Given data:

****************************************

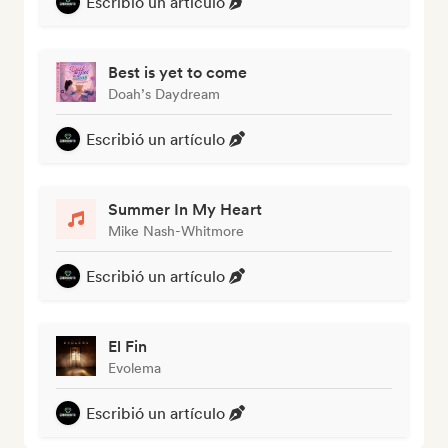
Escribió un artículo
Best is yet to come
Doah’s Daydream
Escribió un artículo
Summer In My Heart
Mike Nash-Whitmore
Escribió un artículo
El Fin
Evolema
Escribió un artículo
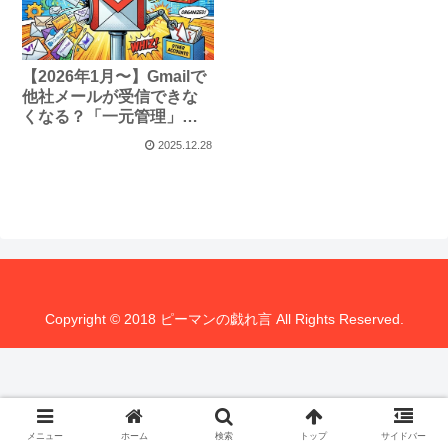
【2026年1月〜】Gmailで
他社メールが受信できな
くなる？「一元管理」を
続けるための完全移行ガ
2025.12.28
イド
Copyright © 2018 ピーマンの戯れ言 All Rights Reserved.
メニュー
ホーム
検索
トップ
サイドバー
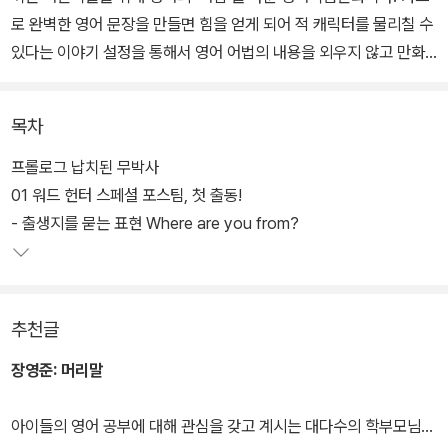
로 완벽한 영어 문장을 만들면 힘을 얻게 되어 적 캐릭터를 물리칠 수
있다는 이야기 설정을 통해서 영어 어법의 내용을 외우지 않고 만화
를 읽으며 자연스럽게 습득할 수 있도록 구성했다.
목차
22권의 학습 주제는 ‘장소 표현’이다. 상대방의 현재 위치를 묻고 답
하는 것부터 시작해 출생지를 묻는 표현, 헷갈리기 쉬운 층수 표현, 그
프롤로그 납치된 무박사
리고 장소 부사와 장소 전치사까지 실제 학교 시험에 자주 등장하는
01 워드 헌터 스페셜 포스팀, 첫 출동!
어법을 배울 수 있다. 한층 강해진 워드 마스터와 그에 맞서는 워드 헌
- 출생지를 묻는 표현 Where are you from?
터 스페셜 포스팀의 영어 문장 공격을 따라가다 보면, 어느새 다양한
장소 표현들이 머릿속에 들어와 있을 것이다.
추천글
장영준:
머리말
아이들의 영어 공부에 대해 관심을 갖고 계시는 대다수의 학부모님들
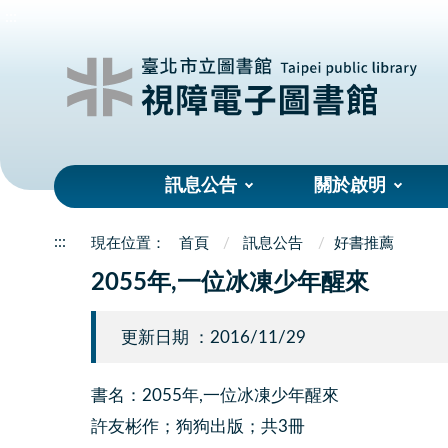
:::
訊息公告
關於啟明
:::
首頁
訊息公告
好書推薦
2055年,一位冰凍少年醒來
更新日期 ：2016/11/29
書名：2055年,一位冰凍少年醒來
許友彬作；狗狗出版；共3冊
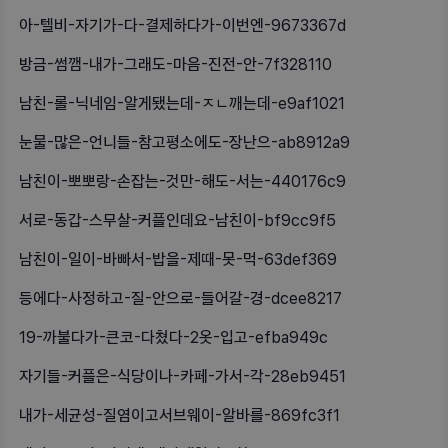
아-텔비-자기가-다-결제하다가-이번엔-9673367d
방금-썸깸-내가-그래도-마음-진전-안-7f328110
남친-롤-닉네임-알게됐는데-ㅈㄴ깨는데-e9af1021
눈물-많은-언니들-참고평소에도-장난으-ab8912a9
남친이-뽀뽀랑-손잡는-것만-해도-서는-440176c9
서로-동갑-스무살-커플인데요-남친이-bf9cc9f5
남친이-일이-바빠서-밥을-제때-못-먹-63def369
등에다-사정하고-질-안으로-들어갈-경-dcee8217
19-까불다가-큰코-다쳤다-2옷-입고-efba949c
자기들-커플은-식당이나-카페-가서-각-28eb9451
내가-세균성-질염이고서브웨이-알바를-869fc3f1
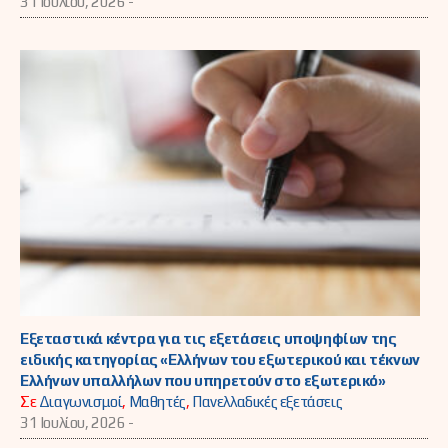
31 Ιουλίου, 2026 -
Εξεταστικά κέντρα για τις εξετάσεις υποψηφίων της
ειδικής κατηγορίας «Ελλήνων του εξωτερικού και τέκνων
Ελλήνων υπαλλήλων που υπηρετούν στο εξωτερικό»
Σε
Διαγωνισμοί
,
Μαθητές
,
Πανελλαδικές εξετάσεις
31 Ιουλίου, 2026 -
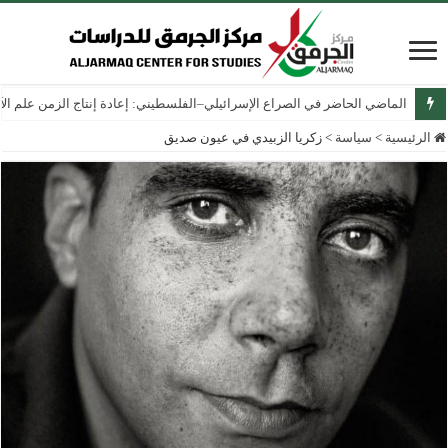
الماضي الحاضر في الصراع الإسرائيلي–الفلسطيني: إعادة إنتاج الزمن علم الآثار
الرئيسية
>
سياسة
>
زكريا الزبيدي في عيون صديق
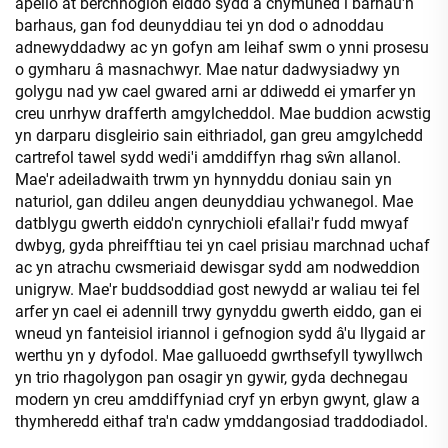
apelio at berchnogion eiddo sydd â chymuned i barhau'n
barhaus, gan fod deunyddiau tei yn dod o adnoddau
adnewyddadwy ac yn gofyn am leihaf swm o ynni prosesu
o gymharu â masnachwyr. Mae natur dadwysiadwy yn
golygu nad yw cael gwared arni ar ddiwedd ei ymarfer yn
creu unrhyw drafferth amgylcheddol. Mae buddion acwstig
yn darparu disgleirio sain eithriadol, gan greu amgylchedd
cartrefol tawel sydd wedi'i amddiffyn rhag sŵn allanol.
Mae'r adeiladwaith trwm yn hynnyddu doniau sain yn
naturiol, gan ddileu angen deunyddiau ychwanegol. Mae
datblygu gwerth eiddo'n cynrychioli efallai'r fudd mwyaf
dwbyg, gyda phreifftiau tei yn cael prisiau marchnad uchaf
ac yn atrachu cwsmeriaid dewisgar sydd am nodweddion
unigryw. Mae'r buddsoddiad gost newydd ar waliau tei fel
arfer yn cael ei adennill trwy gynyddu gwerth eiddo, gan ei
wneud yn fanteisiol iriannol i gefnogion sydd â'u llygaid ar
werthu yn y dyfodol. Mae galluoedd gwrthsefyll tywyllwch
yn trio rhagolygon pan osagir yn gywir, gyda dechnegau
modern yn creu amddiffyniad cryf yn erbyn gwynt, glaw a
thymheredd eithaf tra'n cadw ymddangosiad traddodiadol.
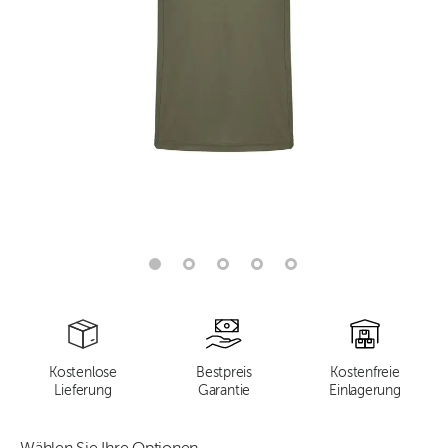
Kostenlose
Bestpreis
Kostenfreie
Lieferung
Garantie
Einlagerung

****************************************

Assignment: Hand back the records above exactly, leaving out every picture.

The answer:
Escribió un artículo
Best is yet to come
Doah’s Daydream
Escribió un artículo
Summer In My Heart
Mike Nash-Whitmore
Escribió un artículo
El Fin
Evolema
Escribió un artículo
【2026年1月〜】Gmailで
他社メールが受信できな
くなる？「一元管理」を
続けるための完全移行ガ
2025.12.28
イド
Copyright © 2018 ピーマンの戯れ言 All Rights Reserved.
メニュー
ホーム
検索
トップ
サイドバー
로 완벽한 영어 문장을 만들면 힘을 얻게 되어 적 캐릭터를 물리칠 수
있다는 이야기 설정을 통해서 영어 어법의 내용을 외우지 않고 만화
를 읽으며 자연스럽게 습득할 수 있도록 구성했다.
목차
22권의 학습 주제는 ‘장소 표현’이다. 상대방의 현재 위치를 묻고 답
하는 것부터 시작해 출생지를 묻는 표현, 헷갈리기 쉬운 층수 표현, 그
프롤로그 납치된 무박사
리고 장소 부사와 장소 전치사까지 실제 학교 시험에 자주 등장하는
01 워드 헌터 스페셜 포스팀, 첫 출동!
어법을 배울 수 있다. 한층 강해진 워드 마스터와 그에 맞서는 워드 헌
- 출생지를 묻는 표현 Where are you from?
터 스페셜 포스팀의 영어 문장 공격을 따라가다 보면, 어느새 다양한
장소 표현들이 머릿속에 들어와 있을 것이다.
추천글
장영준:
머리말
아이들의 영어 공부에 대해 관심을 갖고 계시는 대다수의 학부모님들
:::
訊息公告
關於啟明
:::
首頁
訊息公告
好書推薦
2055年,一位冰凍少年醒來
更新日期 ：2016/11/29
書名：2055年,一位冰凍少年醒來
許友彬作；狗狗出版；共3冊
아-텔비-자기가-다-결제하다가-이번엔-9673367d
방금-썸깸-내가-그래도-마음-진전-안-7f328110
남친-롤-닉네임-알게됐는데-ㅈㄴ깨는데-e9af1021
눈물-많은-언니들-참고평소에도-장난으-ab8912a9
남친이-뽀뽀랑-손잡는-것만-해도-서는-440176c9
서로-동갑-스무살-커플인데요-남친이-bf9cc9f5
남친이-일이-바빠서-밥을-제때-못-먹-63def369
등에다-사정하고-질-안으로-들어갈-경-dcee8217
19-까불다가-큰코-다쳤다-2옷-입고-efba949c
자기들-커플은-식당이나-카페-가서-각-28eb9451
내가-세균성-질염이고서브웨이-알바를-869fc3f1
31 Ιουλίου, 2026 -
Εξεταστικά κέντρα για τις εξετάσεις υποψηφίων της
ειδικής κατηγορίας «Ελλήνων του εξωτερικού και τέκνων
Ελλήνων υπαλλήλων που υπηρετούν στο εξωτερικό»
Σε
Διαγωνισμοί
,
Μαθητές
,
Πανελλαδικές εξετάσεις
31 Ιουλίου, 2026 -
الماضي الحاضر في الصراع الإسرائيلي–الفلسطيني: إعادة إنتاج الزمن علم الآثار
الرئيسية
>
سياسة
>
زكريا الزبيدي في عيون صديق
apelio at berchnogion eiddo sydd â chymuned i barhau'n
barhaus, gan fod deunyddiau tei yn dod o adnoddau
adnewyddadwy ac yn gofyn am leihaf swm o ynni prosesu
o gymharu â masnachwyr. Mae natur dadwysiadwy yn
golygu nad yw cael gwared arni ar ddiwedd ei ymarfer yn
creu unrhyw drafferth amgylcheddol. Mae buddion acwstig
yn darparu disgleirio sain eithriadol, gan greu amgylchedd
cartrefol tawel sydd wedi'i amddiffyn rhag sŵn allanol.
Mae'r adeiladwaith trwm yn hynnyddu doniau sain yn
naturiol, gan ddileu angen deunyddiau ychwanegol. Mae
datblygu gwerth eiddo'n cynrychioli efallai'r fudd mwyaf
dwbyg, gyda phreifftiau tei yn cael prisiau marchnad uchaf
ac yn atrachu cwsmeriaid dewisgar sydd am nodweddion
unigryw. Mae'r buddsoddiad gost newydd ar waliau tei fel
arfer yn cael ei adennill trwy gynyddu gwerth eiddo, gan ei
wneud yn fanteisiol iriannol i gefnogion sydd â'u llygaid ar
werthu yn y dyfodol. Mae galluoedd gwrthsefyll tywyllwch
yn trio rhagolygon pan osagir yn gywir, gyda dechnegau
modern yn creu amddiffyniad cryf yn erbyn gwynt, glaw a
thymheredd eithaf tra'n cadw ymddangosiad traddodiadol.
Kostenlose
Bestpreis
Kostenfreie
Lieferung
Garantie
Einlagerung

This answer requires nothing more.